I began the year with the word BRAVE as my battle cry. Brave is my word for 2014 and how apt it has been. I will end the year with the best Christmas gift to myself: a commitment to living simply brave. I have several goals I wish to achieve like hitting One Million steps in 100 days, or losing ten pounds, but there are goals which I wish to privately keep to myself. One of the gifts of this year the call to live with less. Moving from spacious three bedroom flat to a studio, I realized I lived with so many things I don't need. I am called to purge. So for the next 100 days, I am committed to live with less, to live simply, to collect experiences not things, and to one thing everyday that scares me.
|saw this shared by a friend on Facebook and it captures who I want to be in the next 100 days|
While I had been a professional writer for over 16 years now, I don't have an opportunity to bare my raw self everyday in my food and travel articles. So here's the scary thing I will start doing for the next 100 days, I'll bravely share intimate thoughts and feelings on this blog. Many times, I write for myself and keep them in my laptop for no one else. But I'd like to freely share my thoughts and feelings this next 100 days. I do hope you journey with me as I try my best to be simply brave.
Let me start by sharing this piece I wrote in late July called, "Do You Like You?"
Colbie Caillat’s song, “Try,” has been playing in my ear on repeat for about an hour now. I’ve played been playing it earlier today too, several times yesterday, and a couple of time more the day before. “You don’t have to try so hard, you don’t have to give it all away, you don’t have to try so hard, you don’t have to bend until you break, you just have get up, get up, get up, you don’t have to change a single thing, you don’t have to try, try, try, try, try…. You don’t have to try, try, try…” The refrain sings over and over again. “Take your make up off, Let your hair down, take a breath, look at the mirror at yourself, do you like you?”
We live in a world of likes.
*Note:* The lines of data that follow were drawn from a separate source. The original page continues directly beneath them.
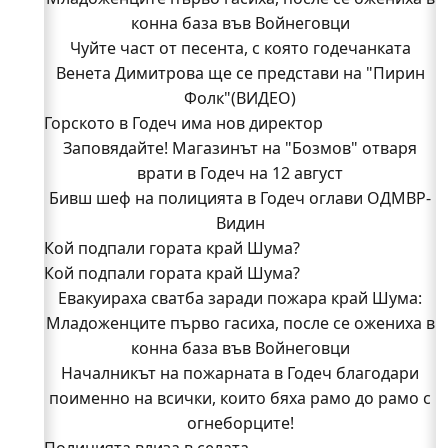
конна база във Войнеговци
Чуйте част от песента, с която годечанката
Венета Димитрова ще се представи на "Пирин
Фолк"(ВИДЕО)
Горското в Годеч има нов директор
Заповядайте! Магазинът на "Бозмов" отваря
врати в Годеч на 12 август
Бивш шеф на полицията в Годеч оглави ОДМВР-
Видин
Кой подпали гората край Шума?
Кой подпали гората край Шума?
Младежи от Люлин и Део сред първите
Евакуираха сватба заради пожара край Шума:
доброволци на пожара край Шума (СНИМКИ)
Младоженците първо гасиха, после се ожениха в
Началникът на пожарната в Годеч благодари
поименно на всички, които бяха рамо до рамо с
конна база във Войнеговци
Началникът на пожарната в Годеч благодари
огнеборците!
поименно на всички, които бяха рамо до рамо с
150 декара гори, треви и храсти изгоряха край
Годеч, десетки доброволци се хвърлиха в
огнеборците!
Полицията влиза в селата
битката с огъня (СНИМКИ/ВИДЕО)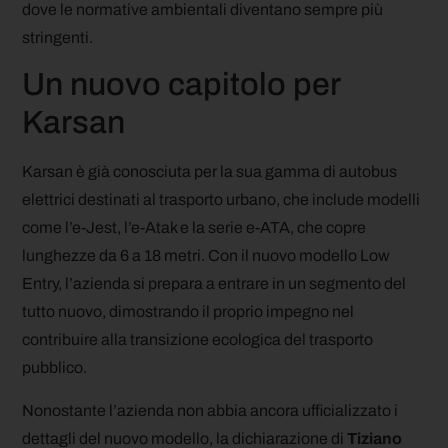
dove le normative ambientali diventano sempre più
stringenti.
Un nuovo capitolo per
Karsan
Karsan è già conosciuta per la sua gamma di autobus
elettrici destinati al trasporto urbano, che include modelli
come l’e-Jest, l’e-Atak e la serie e-ATA, che copre
lunghezze da 6 a 18 metri. Con il nuovo modello Low
Entry, l’azienda si prepara a entrare in un segmento del
tutto nuovo, dimostrando il proprio impegno nel
contribuire alla transizione ecologica del trasporto
pubblico.
Nonostante l’azienda non abbia ancora ufficializzato i
dettagli del nuovo modello, la dichiarazione di
Tiziano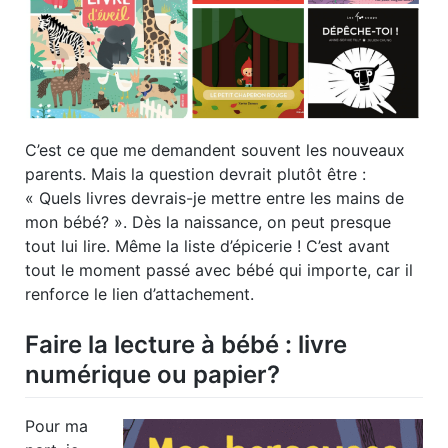
C’est ce que me demandent souvent les nouveaux
parents. Mais la question devrait plutôt être :
« Quels livres devrais-je mettre entre les mains de
mon bébé? ». Dès la naissance, on peut presque
tout lui lire. Même la liste d’épicerie ! C’est avant
tout le moment passé avec bébé qui importe, car il
renforce le lien d’attachement.
Faire la lecture à bébé : livre
numérique ou papier?
Pour ma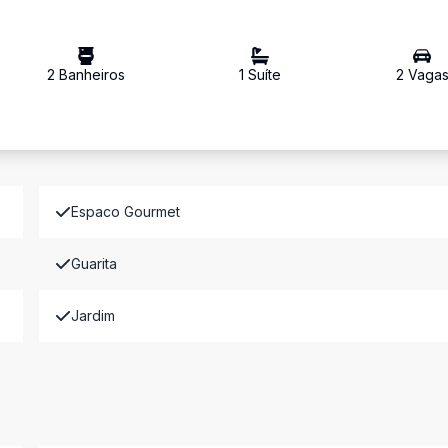
2
Banheiro
s
1
Suíte
2
Vaga
Espaco Gourmet
Guarita
Jardim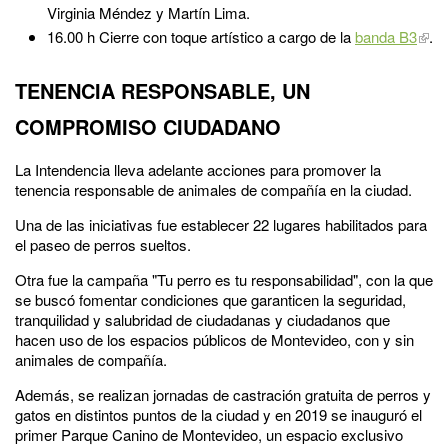
Virginia Méndez y Martín Lima.
16.00 h Cierre con toque artístico a cargo de la
banda B3
.
TENENCIA RESPONSABLE, UN
COMPROMISO CIUDADANO
La Intendencia lleva adelante acciones para promover la
tenencia responsable de animales de compañía en la ciudad.
Una de las iniciativas fue establecer 22 lugares habilitados para
el paseo de perros sueltos.
Otra fue la campaña "Tu perro es tu responsabilidad", con la que
se buscó fomentar condiciones que garanticen la seguridad,
tranquilidad y salubridad de ciudadanas y ciudadanos que
hacen uso de los espacios públicos de Montevideo, con y sin
animales de compañía.
Además, se realizan jornadas de castración gratuita de perros y
gatos en distintos puntos de la ciudad y en 2019 se inauguró el
primer Parque Canino de Montevideo, un espacio exclusivo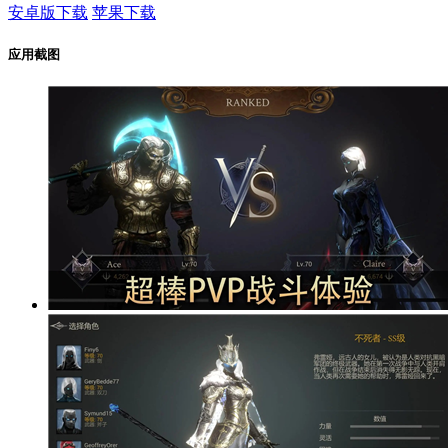
安卓版下载
苹果下载
应用截图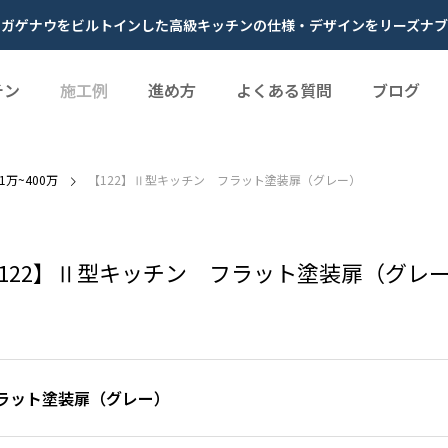
やガゲナウをビルトインした高級キッチンの仕様・デザインをリーズナブ
チン
施工例
進め方
よくある質問
ブログ
01万~400万
【122】Ⅱ型キッチン フラット塗装扉（グレー）
122】Ⅱ型キッチン フラット塗装扉（グレ
フラット塗装扉（グレー）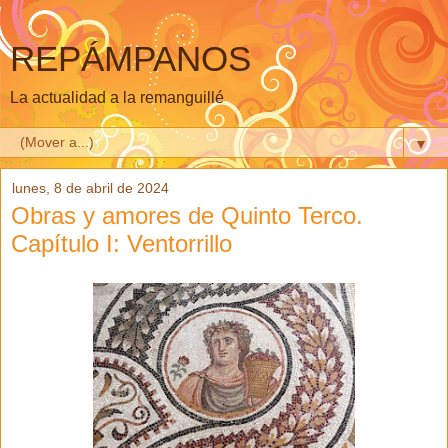
REPÁMPANOS
La actualidad a la remanguillé
▼
lunes, 8 de abril de 2024
Obras y amores de Quinto Terco.
Capítulo I: Ventorrillo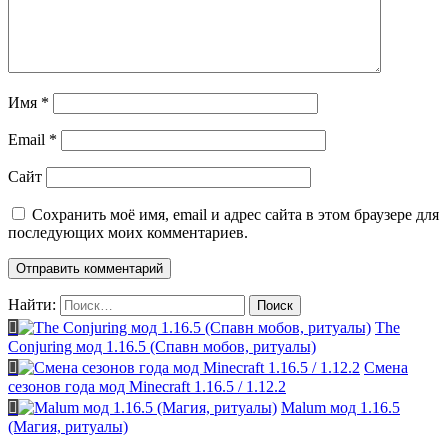
Имя
*
Email
*
Сайт
Сохранить моё имя, email и адрес сайта в этом браузере для
последующих моих комментариев.
Найти:
The
Conjuring мод 1.16.5 (Спавн мобов, ритуалы)
Смена
сезонов года мод Minecraft 1.16.5 / 1.12.2
Malum мод 1.16.5
(Магия, ритуалы)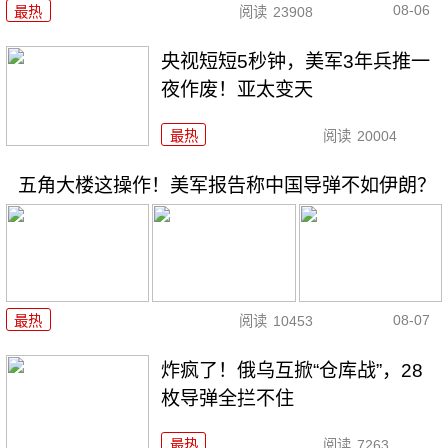
08-06
最热
阅读
23908
央视短短5秒钟，美军3年兵推一
夜作废！亚太变天
最热
阅读
20004
五角大楼这操作！美军报告称中国导弹不如伊朗？
08-07
最热
阅读
10453
炸疯了！俄乌互掀“仓库战”，28
枚导弹全拦不住
最热
阅读
7263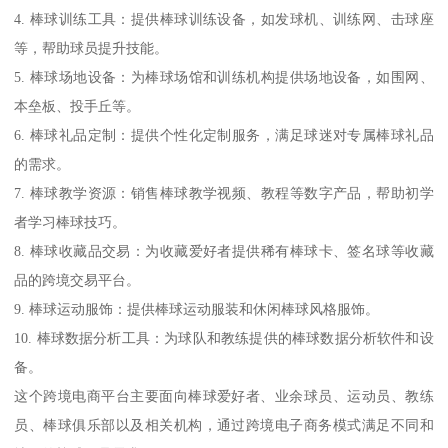
4. 棒球训练工具：提供棒球训练设备，如发球机、训练网、击球座
等，帮助球员提升技能。
5. 棒球场地设备：为棒球场馆和训练机构提供场地设备，如围网、
本垒板、投手丘等。
6. 棒球礼品定制：提供个性化定制服务，满足球迷对专属棒球礼品
的需求。
7. 棒球教学资源：销售棒球教学视频、教程等数字产品，帮助初学
者学习棒球技巧。
8. 棒球收藏品交易：为收藏爱好者提供稀有棒球卡、签名球等收藏
品的跨境交易平台。
9. 棒球运动服饰：提供棒球运动服装和休闲棒球风格服饰。
10. 棒球数据分析工具：为球队和教练提供的棒球数据分析软件和设
备。
这个跨境电商平台主要面向棒球爱好者、业余球员、运动员、教练
员、棒球俱乐部以及相关机构，通过跨境电子商务模式满足不同和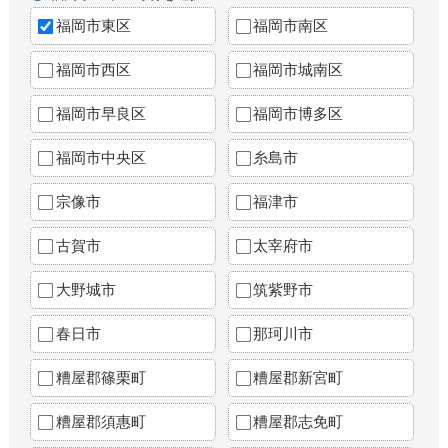
福岡市東区
福岡市南区
福岡市西区
福岡市城南区
福岡市早良区
福岡市博多区
福岡市中央区
糸島市
宗像市
福津市
古賀市
太宰府市
大野城市
筑紫野市
春日市
那珂川市
糟屋郡篠栗町
糟屋郡新宮町
糟屋郡須惠町
糟屋郡志免町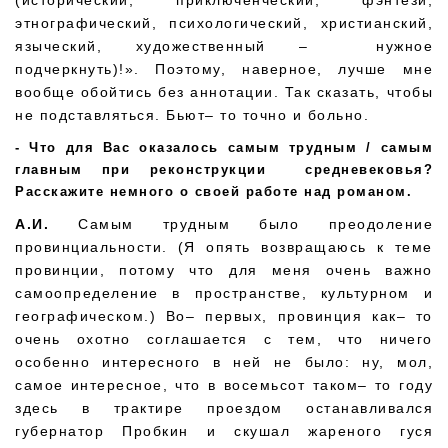
(исторический, приключенческий, фэнтези,
этнографический, психологический, христианский,
языческий, художественный – нужное
подчеркнуть)!». Поэтому, наверное, лучше мне
вообще обойтись без аннотации. Так сказать, чтобы
не подставляться. Бьют– то точно и больно.
Что для Вас оказалось самым трудным / самым
главным при реконструкции средневековья?
Расскажите немного о своей работе над романом.
А.И.
Самым трудным было преодоление
провинциальности. (Я опять возвращаюсь к теме
провинции, потому что для меня очень важно
самоопределение в пространстве, культурном и
географическом.) Во– первых, провинция как– то
очень охотно соглашается с тем, что ничего
особенно интересного в ней не было: ну, мол,
самое интересное, что в восемьсот таком– то году
здесь в трактире проездом останавливался
губернатор Пробкин и скушал жареного гуся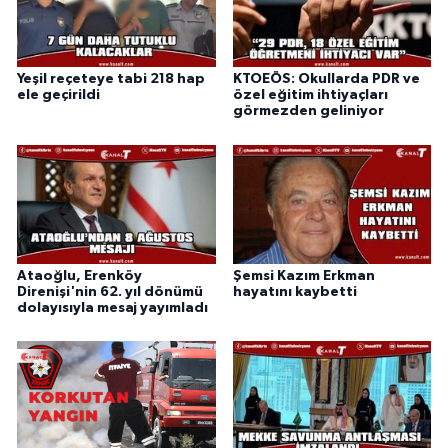
Yeşil reçeteye tabi 218 hap
KTOEÖS: Okullarda PDR ve
ele geçirildi
özel eğitim ihtiyaçları
görmezden geliniyor
Ataoğlu, Erenköy
Şemsi Kazım Erkman
Direnişi'nin 62. yıl dönümü
hayatını kaybetti
dolayısıyla mesaj yayımladı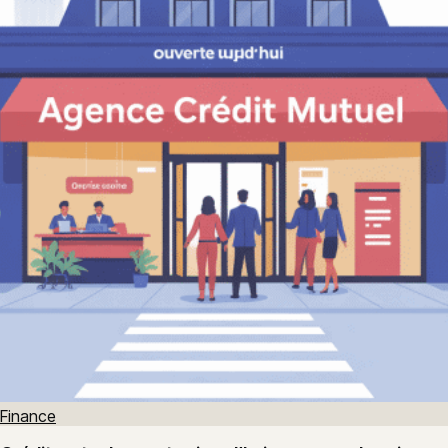
Finance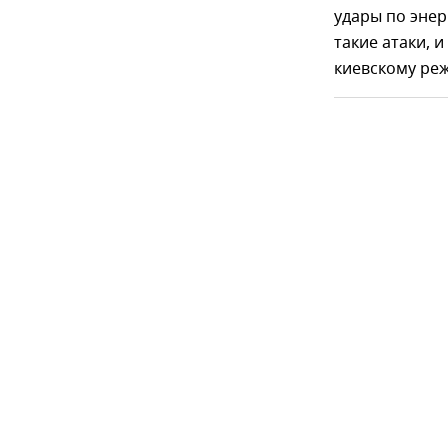
удары по энер
такие атаки, 
киевскому ре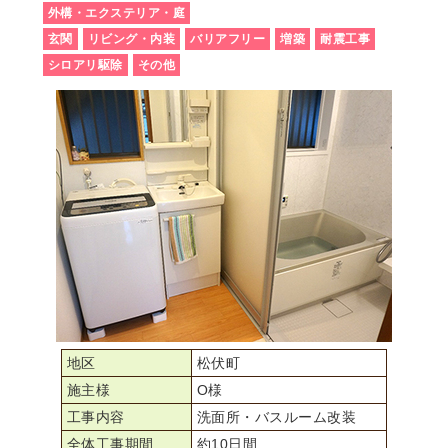
外構・エクステリア・庭
玄関
リビング・内装
バリアフリー
増築
耐震工事
シロアリ駆除
その他
地区
松伏町
施主様
O様
工事内容
洗面所・バスルーム改装
全体工事期間
約10日間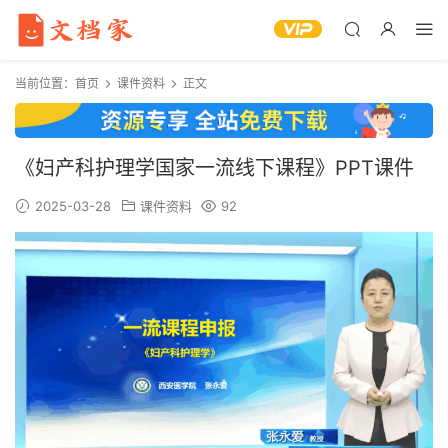
当前位置：
首页
课件资料
正文
《妇产科护理学国家一流线下课程》PPT课件
2025-03-28
课件资料
92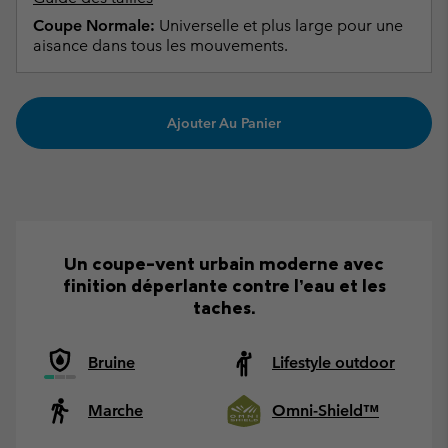
Coupe Normale:
Universelle et plus large pour une
aisance dans tous les mouvements.
Ajouter Au Panier
Un coupe-vent urbain moderne avec
finition déperlante contre l’eau et les
taches.
Bruine
Lifestyle outdoor
Marche
Omni-Shield™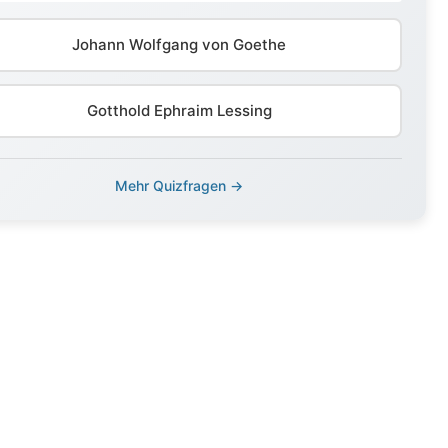
Johann Wolfgang von Goethe
Gotthold Ephraim Lessing
Mehr Quizfragen →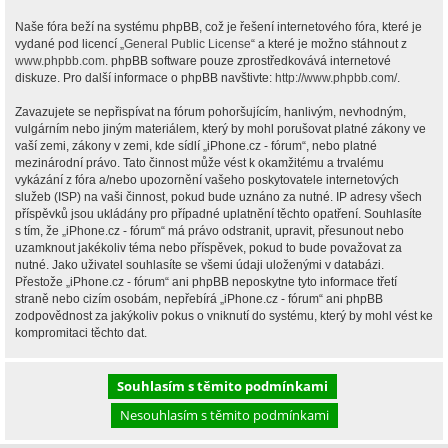
Naše fóra beží na systému phpBB, což je řešení internetového fóra, které je
vydané pod licencí „
General Public License
“ a které je možno stáhnout z
www.phpbb.com
. phpBB software pouze zprostředkovává internetové
diskuze. Pro další informace o phpBB navštivte:
http://www.phpbb.com/
.
Zavazujete se nepřispívat na fórum pohoršujícím, hanlivým, nevhodným,
vulgárním nebo jiným materiálem, který by mohl porušovat platné zákony ve
vaší zemi, zákony v zemi, kde sídlí „iPhone.cz - fórum“, nebo platné
mezinárodní právo. Tato činnost může vést k okamžitému a trvalému
vykázání z fóra a/nebo upozornění vašeho poskytovatele internetových
služeb (ISP) na vaši činnost, pokud bude uznáno za nutné. IP adresy všech
příspěvků jsou ukládány pro případné uplatnění těchto opatření. Souhlasíte
s tím, že „iPhone.cz - fórum“ má právo odstranit, upravit, přesunout nebo
uzamknout jakékoliv téma nebo příspěvek, pokud to bude považovat za
nutné. Jako uživatel souhlasíte se všemi údaji uloženými v databázi.
Přestože „iPhone.cz - fórum“ ani phpBB neposkytne tyto informace třetí
straně nebo cizím osobám, nepřebírá „iPhone.cz - fórum“ ani phpBB
zodpovědnost za jakýkoliv pokus o vniknutí do systému, který by mohl vést ke
kompromitaci těchto dat.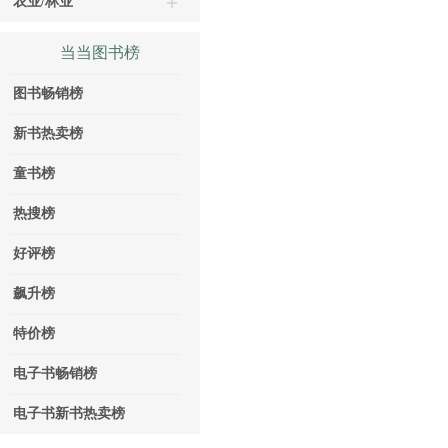
农业/林业
当当图书榜
图书畅销榜
新书热卖榜
童书榜
热搜榜
好评榜
飙升榜
特价榜
电子书畅销榜
电子书新书热卖榜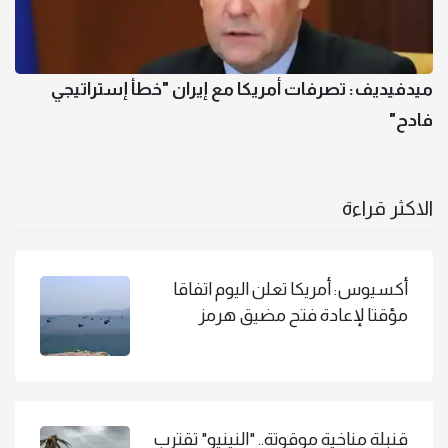
ميدفيديف: تصرفات أمريكا مع إيران "خطأ إستراتيجي
فادح"
الاكثر قراءة
أكسيوس: أمريكا تعلن اليوم اتفاقا
مؤقتا لإعادة فتح مضيق هرمز
قنبلة مناخية موقوتة.. "النينيو" تقترب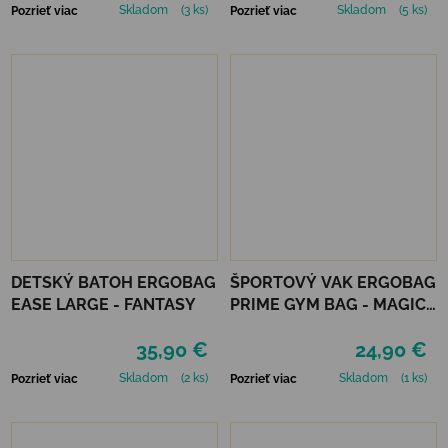
Skladom
(3 ks)
Skladom
(5 ks)
Pozrieť viac
Pozrieť viac
DETSKÝ BATOH ERGOBAG
ŠPORTOVÝ VAK ERGOBAG
EASE LARGE - FANTASY
PRIME GYM BAG - MAGIC
CLOUDBEAR
35,90 €
24,90 €
Skladom
(2 ks)
Skladom
(1 ks)
Pozrieť viac
Pozrieť viac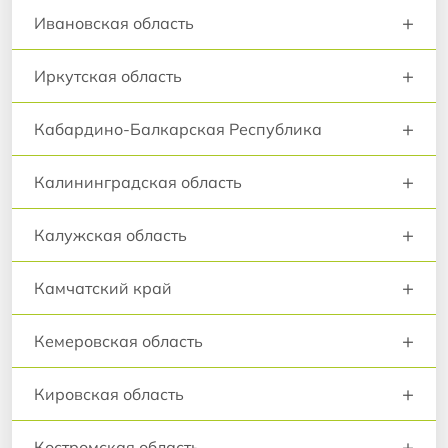
+
Ивановская область
+
Иркутская область
+
Кабардино-Балкарская Республика
+
Калининградская область
+
Калужская область
+
Камчатский край
+
Кемеровская область
+
Кировская область
+
Костромская область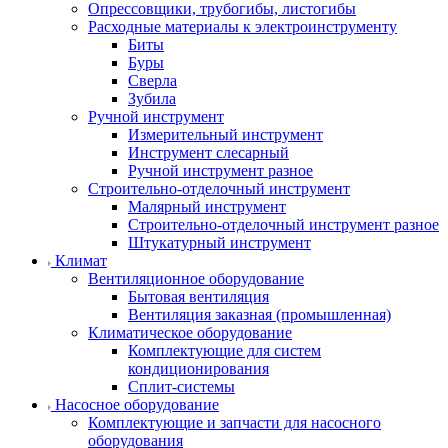
Опрессовщики, трубогибы, листогибы
Расходные материалы к электроинструменту
Биты
Буры
Сверла
Зубила
Ручной инструмент
Измерительный инструмент
Инструмент слесарный
Ручной инструмент разное
Строительно-отделочный инструмент
Малярный инструмент
Строительно-отделочный инструмент разное
Штукатурный инструмент
Климат
Вентиляционное оборудование
Бытовая вентиляция
Вентиляция заказная (промышленная)
Климатическое оборудование
Комплектующие для систем
кондиционирования
Сплит-системы
Насосное оборудование
Комплектующие и запчасти для насосного
оборудования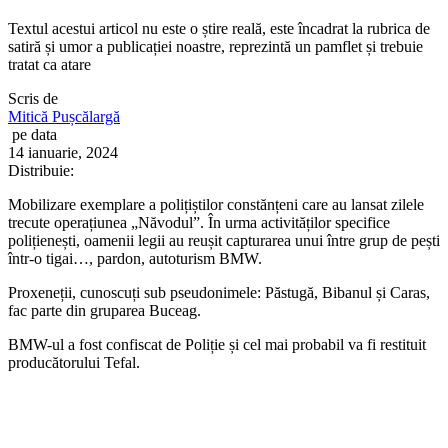
Textul acestui articol nu este o știre reală, este încadrat la rubrica de
satiră și umor a publicației noastre, reprezintă un pamflet și trebuie
tratat ca atare
Scris de
Mitică Pușcălargă
pe data
14 ianuarie, 2024
Distribuie:
Mobilizare exemplare a polițiștilor constănțeni care au lansat zilele
trecute operațiunea „Năvodul”. În urma activităților specifice
polițienești, oamenii legii au reușit capturarea unui între grup de pești
într-o tigai…, pardon, autoturism BMW.
Proxeneții, cunoscuți sub pseudonimele: Păstugă, Bibanul și Caras,
fac parte din gruparea Buceag.
BMW-ul a fost confiscat de Poliție și cel mai probabil va fi restituit
producătorului Tefal.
Our days are spent going through newsfeeds on Facebook and Instagram, where the currency is measured in LIKES. We count friends, or followers, or fans. The preoccupation with being liked is so immense. I am calloused freelance writer, who has gone through numerous rejections from editors. Yes, it takes many No’s before I get a published article out to magazines. How I wish my editors not only like me, but love me! How I wish they not only like every single idea I pitch, but love it.
We all want to be liked. Many of us are guilty of checking if people liked our posts and our photos on Facebook. I am guilty of it. While it is human nature want to be liked and belong. I recall being in Prep. I wanted to be friends with two girls Patricia and Angelica, but they didn’t want to be my friend because I did not have Little Twin Stars Pencil box or Sanrio stuff. My little five-old-self walked away feeling rejected. Since then, I had always preferred down-to-earth, grounded friends not preoccupied with brands. It has worked well for me thank you.
But unfortunately, the opposite of LIKED is not rejection. One wise quote I said, “One of the most freeing thing we learn in life is that we don’t like everyone, everyone doesn’t like us, and that’s ok….” –David Bohl. You don’t have to try so hard to be liked by others. News flash, not everyone likes caviar, or foie gras, or even chocolate. The same way not everyone likes McDonald’s, Coke, or even loom bands. No matter how popular or expensive something is, it doesn’t mean we should like it.
This is what I love about the message of Colbie Caillat’s song. We don’t really have to try so hard to be liked. She asks do they like you, but the more important question resonating with me is “When you are all alone, by yourself, do you like you?”
It is a tough question to answer. We fill our lives with noise. We are at a loss if we don’t have TV, or music to numb out our feelings. I lived in Singapore, with an American teacher, who refused to have a TV. When I moved in with her, it was a new experience to be without a TV, but a liberating one. I turned to books more. While I like music, I am quite happy to be without any music playing. A Filipino chef was alarmed my flat was so quiet when he visited. But minus the hum of the TV, radio, music, and the internet, without other people’s thoughts, when we are all alone with ourselves do we like ourselves?
The real you is who you are when you are all alone. Three years ago when I moved back to Manila, I was living by myself. Unhappy with many things in my life then, I would ease my sorrow with popcorn, pancakes, cake, and other guilty pleasures I could whip up all alone in my flat. I was alone after all, no one could see me doing it. But the sad answer to the question was, “NO!” I didn’t like me. Since last year, I had become committed to actively learning to like myself. I took active steps to live the body I had been given, to enjoy my own company, and to better myself.
I recently learned if you liked your own company, you can never be lonely. Ours is a society of belonging, of social acceptance, of groups, but seldom of being alone. We seek social approval. We want to be liked. But how will we even press that like button, if we don’t know who we are.